Testosterone Pellets

Name: Testosterone Pellets

Description

TESTOPEL® (testosterone pellets) are cylindrically shaped pellets 3.2mm (1/8 inch) in diameter and approximately 9mm in length. Each sterile pellet weighs approximately 78mg (75mg testosterone) and is ready for implantation.

Androgens are steroids that develop and maintain primary and secondary male sex characteristics. Testosterone is a member of this class.

Structural formula for testosterone follows:

Ingredients

Each TESTOPEL® (testosterone pellets) for subcutaneous implantation contains 75mg testosterone. In addition each pellet contains the following inactive ingredients: stearic acid NF 0.97mg and polyvinylpyrrolidone USP 2mg.

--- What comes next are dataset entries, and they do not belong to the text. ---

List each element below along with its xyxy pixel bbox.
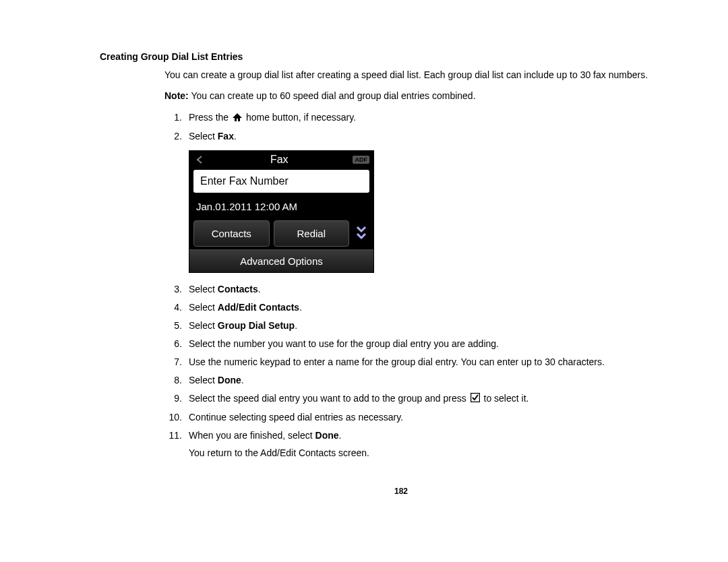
advanced-options-button: Advanced Options	[189, 249, 373, 272]
step-number: 1.	[164, 111, 189, 125]
screenshot-title: Fax	[270, 154, 289, 166]
step-text: Select Add/Edit Contacts.	[189, 301, 674, 315]
device-screenshot: Fax ADF Enter Fax Number Jan.01.2011 12:…	[189, 150, 374, 273]
redial-button: Redial	[274, 220, 350, 247]
step-text: Press the home button, if necessary.	[189, 111, 674, 125]
step-11: 11. When you are finished, select Done.	[164, 429, 674, 443]
step-text: Select Fax.	[189, 129, 674, 144]
chevron-down-icon	[353, 224, 369, 242]
step-7: 7. Use the numeric keypad to enter a nam…	[164, 355, 674, 369]
note-label: Note:	[164, 90, 189, 101]
intro-text: You can create a group dial list after c…	[164, 69, 674, 82]
step-10: 10. Continue selecting speed dial entrie…	[164, 410, 674, 425]
step-number: 6.	[164, 337, 189, 351]
step-text: Use the numeric keypad to enter a name f…	[189, 355, 674, 369]
step-number: 4.	[164, 301, 189, 315]
back-icon	[193, 154, 206, 166]
steps-list-cont: 3. Select Contacts. 4. Select Add/Edit C…	[164, 282, 674, 443]
step-3: 3. Select Contacts.	[164, 282, 674, 296]
step-1: 1. Press the home button, if necessary.	[164, 111, 674, 125]
step-8: 8. Select Done.	[164, 373, 674, 387]
screenshot-buttons: Contacts Redial	[193, 220, 369, 247]
step-6: 6. Select the number you want to use for…	[164, 337, 674, 351]
step-number: 8.	[164, 373, 189, 387]
step-text: Select Done.	[189, 373, 674, 387]
document-page: Creating Group Dial List Entries You can…	[0, 0, 728, 562]
screenshot-header: Fax ADF	[189, 151, 373, 166]
screenshot-body: Enter Fax Number Jan.01.2011 12:00 AM Co…	[189, 166, 373, 249]
step-number: 10.	[164, 410, 189, 425]
step-9: 9. Select the speed dial entry you want …	[164, 392, 674, 406]
page-number: 182	[101, 487, 701, 496]
step-number: 9.	[164, 392, 189, 406]
home-icon	[233, 111, 242, 125]
adf-badge: ADF	[353, 156, 369, 164]
step-number: 11.	[164, 429, 189, 443]
step-5: 5. Select Group Dial Setup.	[164, 319, 674, 333]
step-11-followup: You return to the Add/Edit Contacts scre…	[189, 447, 701, 460]
step-4: 4. Select Add/Edit Contacts.	[164, 301, 674, 315]
step-text: When you are finished, select Done.	[189, 429, 674, 443]
note-text: You can create up to 60 speed dial and g…	[189, 90, 476, 101]
step-text: Select Group Dial Setup.	[189, 319, 674, 333]
intro-block: You can create a group dial list after c…	[164, 69, 674, 102]
step-number: 7.	[164, 355, 189, 369]
steps-list: 1. Press the home button, if necessary. …	[164, 111, 674, 144]
step-2: 2. Select Fax.	[164, 129, 674, 144]
step-number: 5.	[164, 319, 189, 333]
step-text: Select the number you want to use for th…	[189, 337, 674, 351]
step-number: 3.	[164, 282, 189, 296]
step-text: Select the speed dial entry you want to …	[189, 392, 674, 406]
note-line: Note: You can create up to 60 speed dial…	[164, 90, 674, 102]
fax-number-input: Enter Fax Number	[193, 170, 369, 193]
step-number: 2.	[164, 129, 189, 144]
step-text: Continue selecting speed dial entries as…	[189, 410, 674, 425]
checkbox-icon	[471, 392, 480, 406]
section-heading: Creating Group Dial List Entries	[100, 51, 701, 62]
step-text: Select Contacts.	[189, 282, 674, 296]
datetime-display: Jan.01.2011 12:00 AM	[193, 201, 369, 220]
contacts-button: Contacts	[193, 220, 270, 247]
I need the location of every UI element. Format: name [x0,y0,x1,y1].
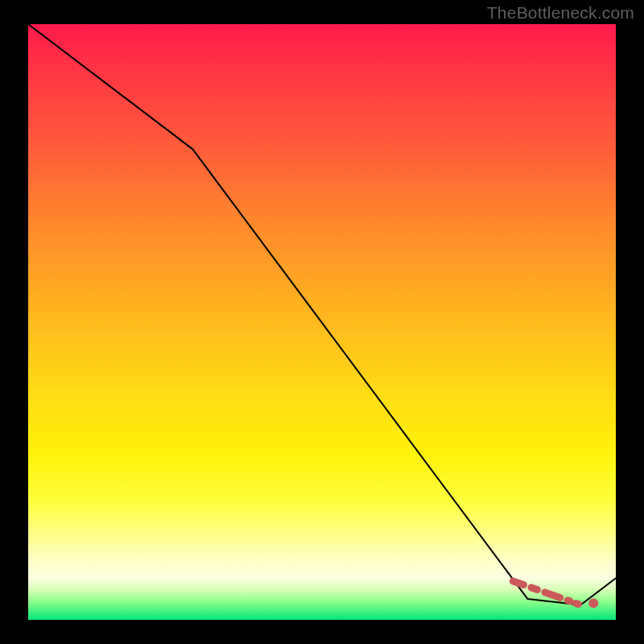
highlight-end-dot [588,598,598,608]
watermark-text: TheBottleneck.com [487,3,634,23]
main-curve [28,24,616,605]
chart-overlay [28,24,616,620]
plot-area [28,24,616,620]
chart-stage: TheBottleneck.com [0,0,644,644]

TESTOPEL® (testosterone pellets) consist of crystalline testosterone. When implanted subcutaneously, the pellets slowly release the hormone for a long acting androgenic effect.

Indications

Males

Androgens are indicated for replacement therapy in conditions associated with a deficiency or absence of endogenous testosterone.

  1. Primary hypogonadism (congenital or acquired) - testicular failure due to cryptorchidism, bilateral torsion, orchitis, vanishing testes syndrome; or orchiectomy.
  2. Hypogonadotropic hypogonadism (congenital or acquired) - gonadotropic LHRH deficiency, or pituitary - hypothalamic injury from tumors, trauma or radiation.
  3. If the above conditions occur prior to puberty, androgen replacement therapy will be needed during the adolescent years for development of secondary sex characteristics. Prolonged androgen treatment will be required to maintain sexual characteristics in these and other males who develop testosterone deficiency after puberty.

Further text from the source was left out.